Zachery Oliver, MTS, is the lead writer for Theology Gaming, a blog focused on the integration of games and theological issues. He can be reached at viewtifulzfo at gmail dot com or on Theology Gaming’s Facebook Page.
  • I think the main appeal to Journey is specifically for people who (like me) would never play WoW or similar persistent online worlds with robust social systems. It’s certainly designed for people who want to get in, get out, and be able to talk about their isolated experience instead of dynamic and unfolding ones with a lot of long-term deep (actual) relationships. Perhaps, Journey is a hyper-reduction of an MMO? So much so that the comparison seems cruel. But if that’s what Chen was going for…

    Also, the Augustine connection that he made was certainly quite stupid. It’s like me quoting Kierkegaard. I may like the dude, but I haven’t read him in length. So my perspective is going to be skewed.

    • Huh. I’ve never had anyone think about it that way before. I assumed the appeal was in the experience and the aesthetic qualities. On that level, the design make sense. On the other hand as you pointed out, the comparison BECOMES cruel if you make a mechanical comparison (like, to put it bluntly, they used the aesthetic parts to cover their lack of understanding of what makes the game work).

      I was surprised as you to find the quote being totally wrong. He apparently trots this quote out in a lot of interviews. Check your sources! If anything, it’s a poor portmanteau of Augustine’s words.

      And you need to read more Kierkegaard. Fear and Trembling may explain my reticence to place absolutes on certain actions or “hedges” around temptations.

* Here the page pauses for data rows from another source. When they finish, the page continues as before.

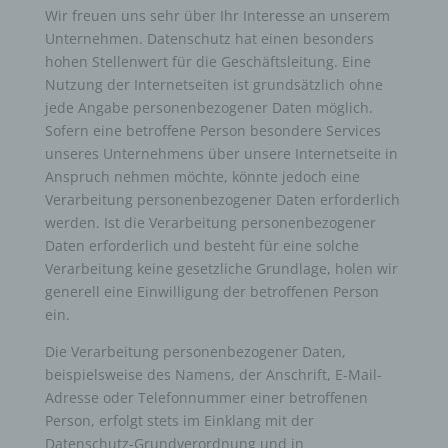
Wir freuen uns sehr über Ihr Interesse an unserem
Unternehmen. Datenschutz hat einen besonders
hohen Stellenwert für die Geschäftsleitung. Eine
Nutzung der Internetseiten ist grundsätzlich ohne
jede Angabe personenbezogener Daten möglich.
Sofern eine betroffene Person besondere Services
unseres Unternehmens über unsere Internetseite in
Anspruch nehmen möchte, könnte jedoch eine
Verarbeitung personenbezogener Daten erforderlich
werden. Ist die Verarbeitung personenbezogener
Daten erforderlich und besteht für eine solche
Verarbeitung keine gesetzliche Grundlage, holen wir
generell eine Einwilligung der betroffenen Person
ein.
Die Verarbeitung personenbezogener Daten,
beispielsweise des Namens, der Anschrift, E-Mail-
Adresse oder Telefonnummer einer betroffenen
Person, erfolgt stets im Einklang mit der
Datenschutz-Grundverordnung und in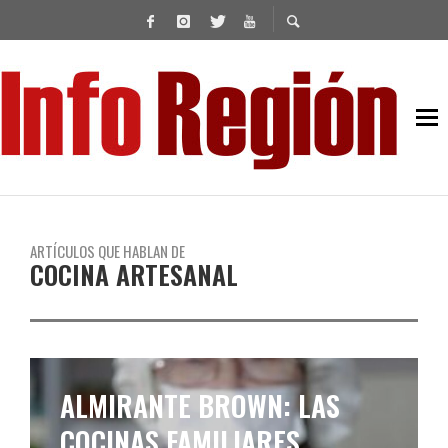
ARTÍCULOS QUE HABLAN DE
COCINA ARTESANAL
ALMIRANTE BROWN: LAS
COCINAS FAMILIARES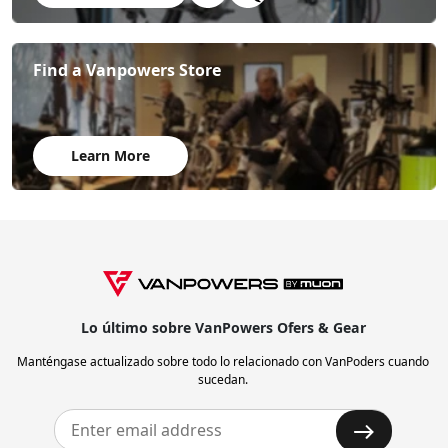
Find a Vanpowers Store
Learn More
Lo último sobre VanPowers Ofers & Gear
Manténgase actualizado sobre todo lo relacionado con VanPoders cuando
sucedan.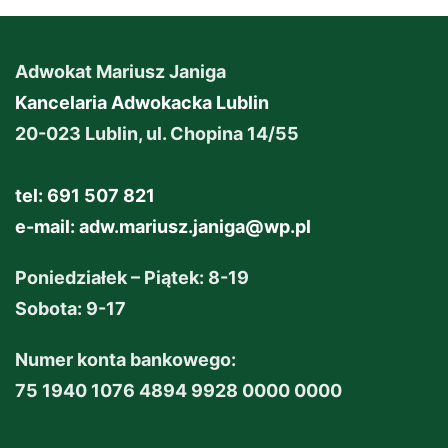
Adwokat Mariusz Janiga
Kancelaria Adwokacka Lublin
20-023 Lublin, ul. Chopina 14/55
tel: 691 507 821
e-mail:
adw.mariusz.janiga@wp.pl
Poniedziałek – Piątek: 8-19
Sobota: 9-17
Numer konta bankowego:
75 1940 1076 4894 9928 0000 0000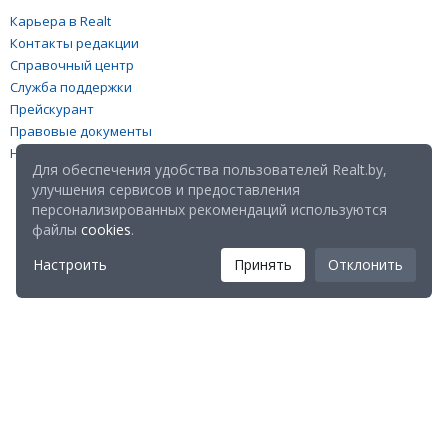
Карьера в Realt
Контакты редакции
Справочный центр
Служба поддержки
Прейскурант
Правовые документы
Настройка файлов cookies
Для обеспечения удобства пользователей Realt.by,
улучшения сервисов и предоставления
персонализированных рекомендаций используются
файлы
cookies
.
Настроить
Принять
Отклонить
Мы в соц. сетях:
Скачайте мобильное приложение Realt Mobile: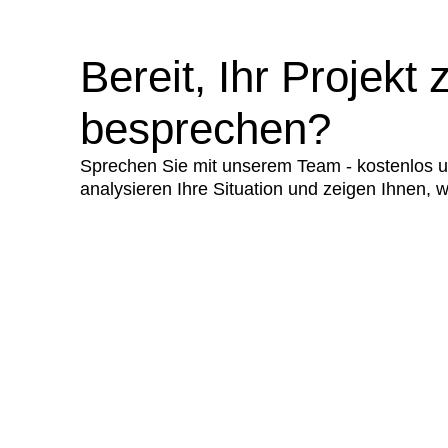
Bereit, Ihr Projekt 
besprechen?
Sprechen Sie mit unserem Team - kostenlos u
analysieren Ihre Situation und zeigen Ihnen, w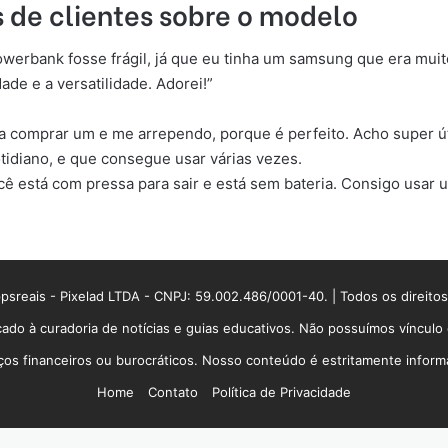
 de clientes sobre o modelo
werbank fosse frágil, já que eu tinha um samsung que era muit
ade e a versatilidade. Adorei!”
a comprar um e me arrependo, porque é perfeito. Acho super út
tidiano, e que consegue usar várias vezes.
 está com pressa para sair e está sem bateria. Consigo usar 
sreais - Pixelad LTDA - CNPJ: 59.002.486/0001-40. | Todos os direito
ado à curadoria de notícias e guias educativos. Não possuímos víncul
 financeiros ou burocráticos. Nosso conteúdo é estritamente informati
Home
Contato
Política de Privacidade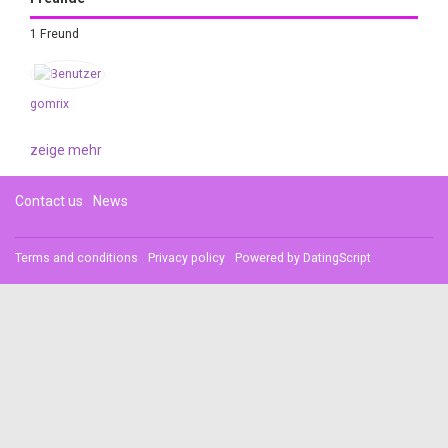
1 Freund
gomrix
zeige mehr
Contact us
News
Terms and conditions
Privacy policy
Powered by
DatingScript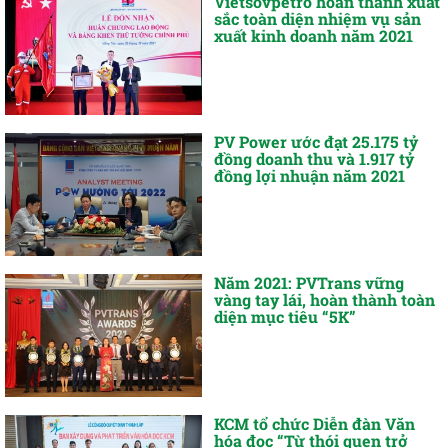
Vietsovpetro hoàn thành xuất
sắc toàn diện nhiệm vụ sản
xuất kinh doanh năm 2021
PV Power ước đạt 25.175 tỷ
đồng doanh thu và 1.917 tỷ
đồng lợi nhuận năm 2021
Năm 2021: PVTrans vững
vàng tay lái, hoàn thành toàn
diện mục tiêu “5K”
KCM tổ chức Diễn đàn Văn
hóa đọc “Từ thói quen trở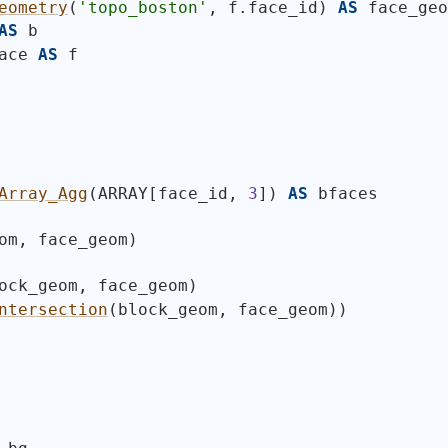
eometry
(
'topo_boston'
, f.face_id
)
AS
 face_geo
AS
 b
ace 
AS
 f
Array_Agg
(
ARRAY[face_id, 
3
]
)
AS
 bfaces
om, face_geom
)
ock_geom, face_geom
)
ntersection
(
block_geom, face_geom
)
)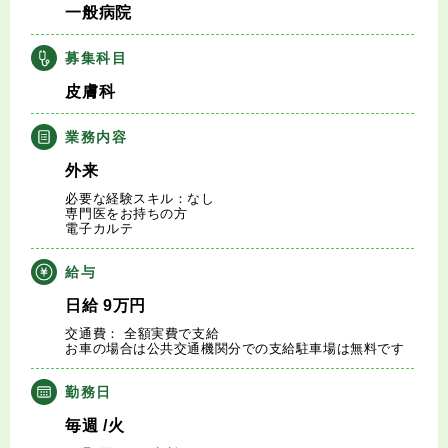
一般病院
キャリアアドバイザー紹介
募集科目
医師の求人・転職Q&A
皮膚科
知りたい・聞きたい
業務内容
外来
転職成功事例
必要な経験スキル：なし
専門医をお持ちの方
電子カルテ
医師の転職マニュアル
給与
データで見る医師の平均年収
日給
9
万円
交通費： 全額実費で支給
医師に役立つ取材記事
お車の場合は公共交通機関分での支給駐車場は無料です
勤務日
大学医局紹介
毎週
/火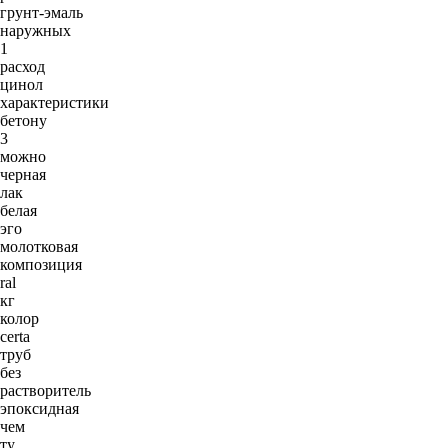
грунт-эмаль
наружных
1
расход
цинол
характеристики
бетону
3
можно
черная
лак
белая
эго
молотковая
композиция
ral
кг
колор
certa
труб
без
растворитель
эпоксидная
чем
ту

      • Well, the appeal is the conglomerate of experience, aesthetics, and much of the tactile kinetics: pushing up and around hills, surfing through the sand ruins, pushing against wind. This is kind of “motion gaming” is the one that doesn’t get the coverage that it’s due. And it’s also much of what makes Miasmata. In this sense, the central resistance is “felt” instead of “fought.” It’s something I’ve been thinking about as I play more Miasmata and get my dude back up to full health where he can sprint longer, actually swim, and (eventually) have better clarity of his relationship to the world.

        And yeah. I have been told I’m quite Kierkegaardian, but haven’t gotten to deep into his books that I own. I’ll have to pick up Fear and Trembling if I come across it.